With those four cornerstones in place, and some time with the practice of 'Plan Be' ... Be Positive, Be Prepared, Believe, a positive shift in my attitude has been slowing becoming mine.  I have felt the benefit of a shift in attitude and then felt the benefit shift when recent events turned me upsidedown and awful.  'Awful' can happen and feels especially bad after feeling the opposite, even for a little while.  Mahina the moon is not only watched, she watches and that is what she has been doing for me.  She watched and while the Growing Moons of Anahulu Poepoe grew into "Hoku" and "Mahealani" I felt and heard her message to grow the belief of well-being from within.  So, Makua O'o is closed publicly, but grows within, behind-the-scenes.  Sight unseen, I prepare for a new year.  Perhaps with time, my private journaling will see the light of a cybernetic day. 

Friday, October 7, 2011

Makua O'o will close

Aloha Readers,

As the new anahulu, Anahulu Poepoe begins with Hua Moon today, I prepare to close the pages of this blog. My journey of blogging has allowed me to understand what it takes to reassemble my life after the on-set of devasting illness.  I have shared the journey in many forms, and here on Makua O'o, my cultural connection to the Kanaka Universe has served as a tap root of sustenance.  Now, it is time for me to move on, close more doors on the past, and discover in private who it is I have become.

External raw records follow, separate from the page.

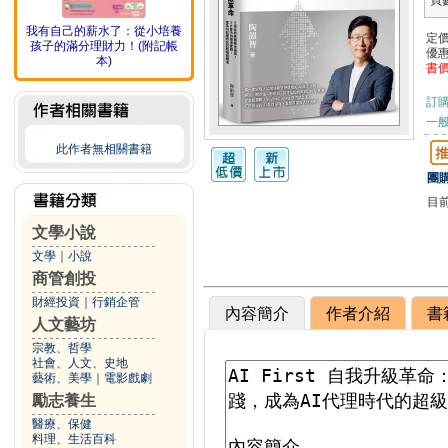
頁
我有自己的薪水了：從小培養
定
孩子的滿分理財力！(附記帳
優
本)
書
訂
一般
此作者無相關書籍
團購
目
文學小說
文學
｜
小說
商管創投
財經投資
｜
行銷企管
內容簡介
作者介紹
書
人文藝坊
宗教、哲學
社會、人文、史地
藝術、美學
｜
電影戲劇
勵志養生
醫療、保健
料理、生活百科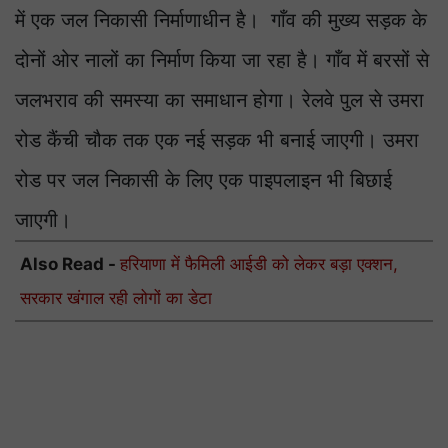
में एक जल निकासी निर्माणाधीन है। गाँव की मुख्य सड़क के
दोनों ओर नालों का निर्माण किया जा रहा है। गाँव में बरसों से
जलभराव की समस्या का समाधान होगा। रेलवे पुल से उमरा
रोड कैंची चौक तक एक नई सड़क भी बनाई जाएगी। उमरा
रोड पर जल निकासी के लिए एक पाइपलाइन भी बिछाई
जाएगी।
Also Read -
हरियाणा में फैमिली आईडी को लेकर बड़ा एक्शन,
सरकार खंगाल रही लोगों का डेटा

Makua O'o will be inaccessible when Hina becomes full(today is Huna, there are four full moons of Hina that begin with Hua.  CHECK THE SIDEBAR for a visual). If there are links to resources, found on the sidebar, that have been useful to you note them for your personal navigation. Makua O'o will be here for a couple days and nights, and then become part of history.  Life as an elder in training, is evolutionary, it is unique for everyone, and based on the 'wiring' with which we are born, playing out individually because humans are given free will. I will use the time of this Makahiki (October through December) to refuel my life, and attune to the nature of my new year approaching; and pray for guidance and right action.

Mahalo for visiting over the past three years. This has been a place of comfort and expression for me, and I hope there have been insights to fuel you as well.